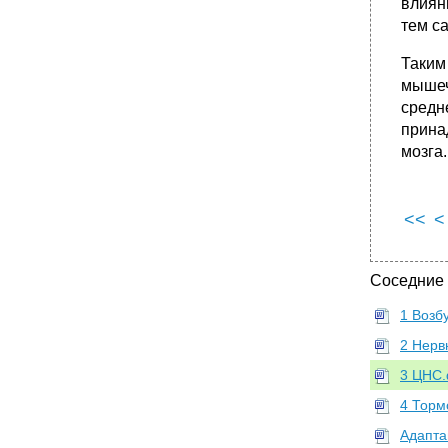
влиян
тем с
Таким
мышеч
средн
прина
мозга.
<<
<
Соседние
1 Возб
2 Нерв
3 ЦНС.
4 Торм
Адапта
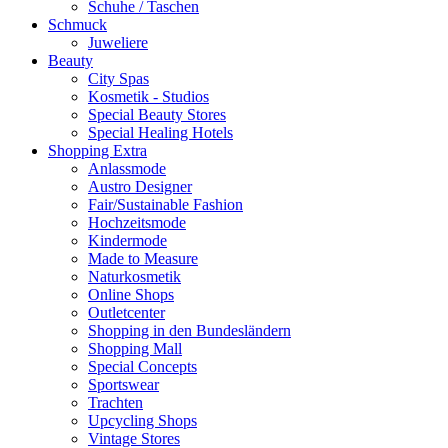
Schuhe / Taschen
Schmuck
Juweliere
Beauty
City Spas
Kosmetik - Studios
Special Beauty Stores
Special Healing Hotels
Shopping Extra
Anlassmode
Austro Designer
Fair/Sustainable Fashion
Hochzeitsmode
Kindermode
Made to Measure
Naturkosmetik
Online Shops
Outletcenter
Shopping in den Bundesländern
Shopping Mall
Special Concepts
Sportswear
Trachten
Upcycling Shops
Vintage Stores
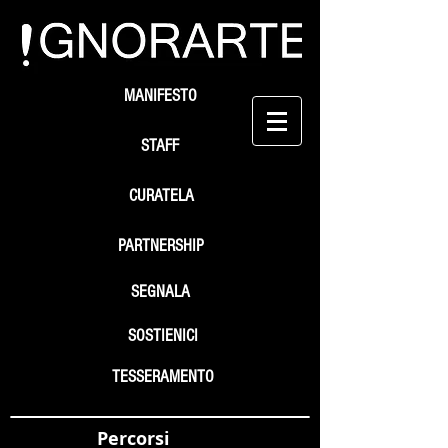
MANIFESTO
STAFF
CURATELA
PARTNERSHIP
SEGNALA
SOSTIENICI
TESSERAMENTO
Percorsi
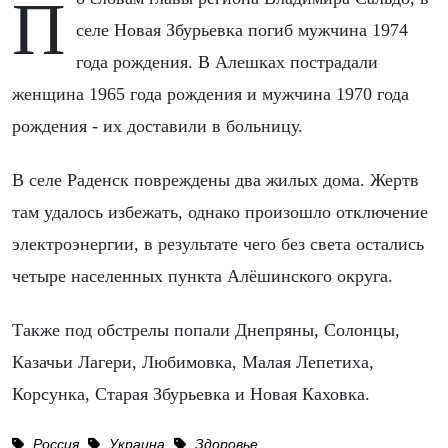
По словам главы региона Владимира Сальдо, в
селе Новая Збурьевка погиб мужчина 1974
года рождения. В Алешках пострадали
женщина 1965 года рождения и мужчина 1970 года
рождения - их доставили в больницу.
В селе Раденск повреждены два жилых дома. Жертв
там удалось избежать, однако произошло отключение
электроэнергии, в результате чего без света остались
четыре населенных пункта Алёшинского округа.
Также под обстрелы попали Днепряны, Солонцы,
Казачьи Лагери, Любимовка, Малая Лепетиха,
Корсунка, Старая Збурьевка и Новая Каховка.
Россия
Украина
Здоровье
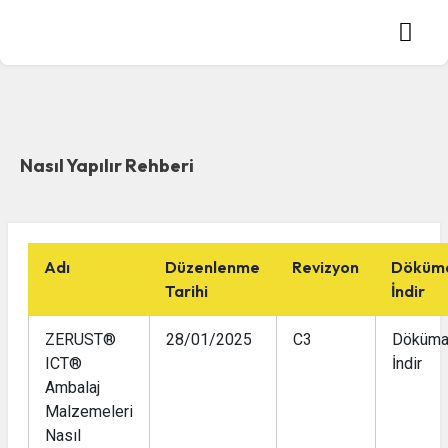
Nasıl Yapılır Rehberi
Adı
Düzenlenme
Revizyon
Döküm
Tarihi
İndir
ZERUST®
28/01/2025
C3
Döküma
ICT®
İndir
Ambalaj
Malzemeleri
Nasıl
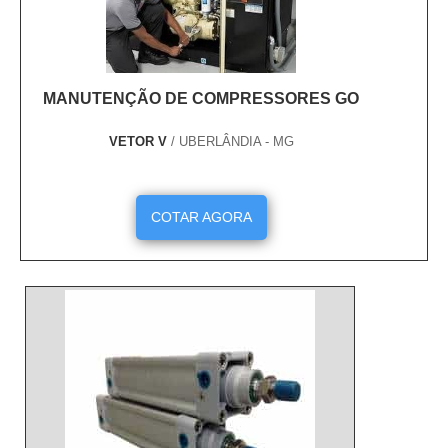
MANUTENÇÃO DE COMPRESSORES GO
VETOR V
/ UBERLÂNDIA - MG
COTAR AGORA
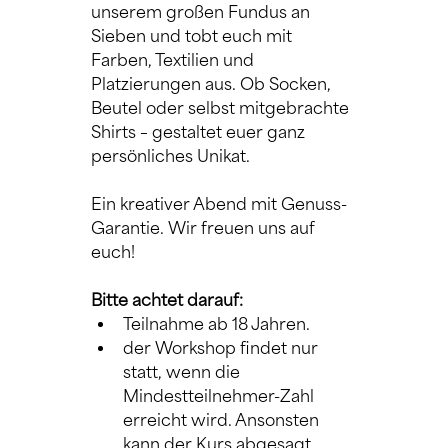
unserem großen Fundus an 
Sieben und tobt euch mit 
Farben, Textilien und 
Platzierungen aus. Ob Socken, 
Beutel oder selbst mitgebrachte 
Shirts – gestaltet euer ganz 
persönliches Unikat.
Ein kreativer Abend mit Genuss-
Garantie. Wir freuen uns auf 
euch!
Bitte achtet darauf:
Teilnahme ab 18 Jahren.
der Workshop findet nur 
statt, wenn die 
Mindestteilnehmer-Zahl 
erreicht wird. Ansonsten 
kann der Kurs abgesagt 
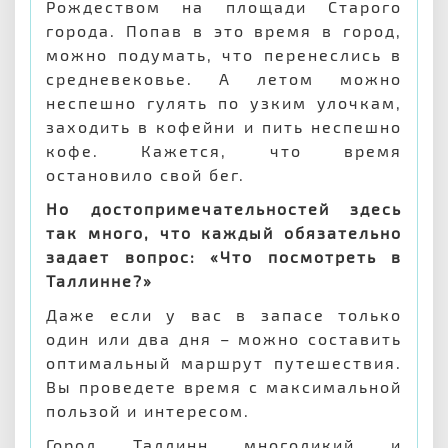
Рождеством на площади Старого
города. Попав в это время в город,
можно подумать, что перенеслись в
средневековье. А летом можно
неспешно гулять по узким улочкам,
заходить в кофейни и пить неспешно
кофе. Кажется, что время
остановило свой бег.
Но достопримечательностей здесь
так много, что каждый обязательно
задает вопрос: «Что посмотреть в
Таллинне?»
Даже если у вас в запасе только
один или два дня – можно составить
оптимальный маршрут путешествия.
Вы проведете время с максимальной
пользой и интересом.
Город Таллинн многоликий и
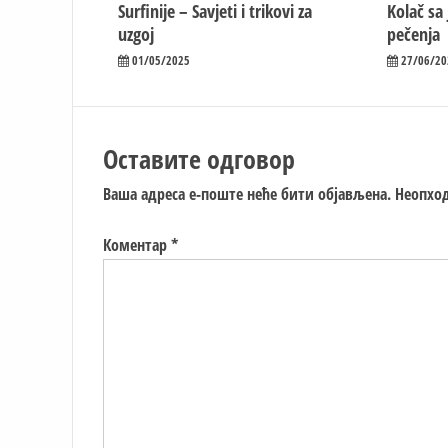
Surfinije – Savjeti i trikovi za
Kolač sa
uzgoj
pečenja
01/05/2025
27/06/20
Оставите одговор
Ваша адреса е-поште неће бити објављена.
Неопход
Коментар
*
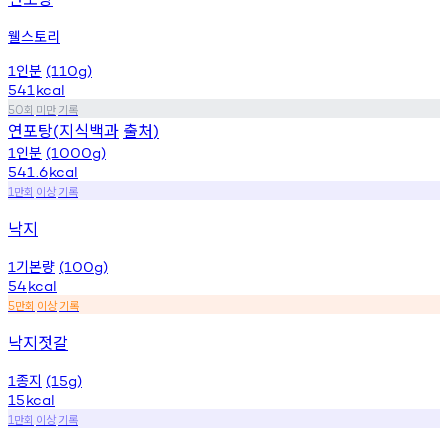
웰스토리
인분
1
(110g)
541
kcal
회
미만
기록
50
연포탕
지식백과
출처
(
)
인분
1
(1000g)
541.6
kcal
만회
이상
기록
1
낙지
기본량
1
(100g)
54
kcal
만회
이상
기록
5
낙지젓갈
종지
1
(15g)
15
kcal
만회
이상
기록
1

=-=-=

Task
An exact copy is needed of the lines from the start of the listing through the line with "Shopping in den Bundesländern", both end lines included and pictures excluded.

Problem solution
влиян
тем с
Таким
мышеч
средн
прина
мозга.
<<
<
Соседние
1 Возб
2 Нерв
3 ЦНС.
4 Торм
Адапта
Schuhe / Taschen
Schmuck
Juweliere
Beauty
City Spas
Kosmetik - Studios
Special Beauty Stores
Special Healing Hotels
Shopping Extra
Anlassmode
Austro Designer
Fair/Sustainable Fashion
Hochzeitsmode
Kindermode
Made to Measure
Naturkosmetik
Online Shops
Outletcenter
Shopping in den Bundesländern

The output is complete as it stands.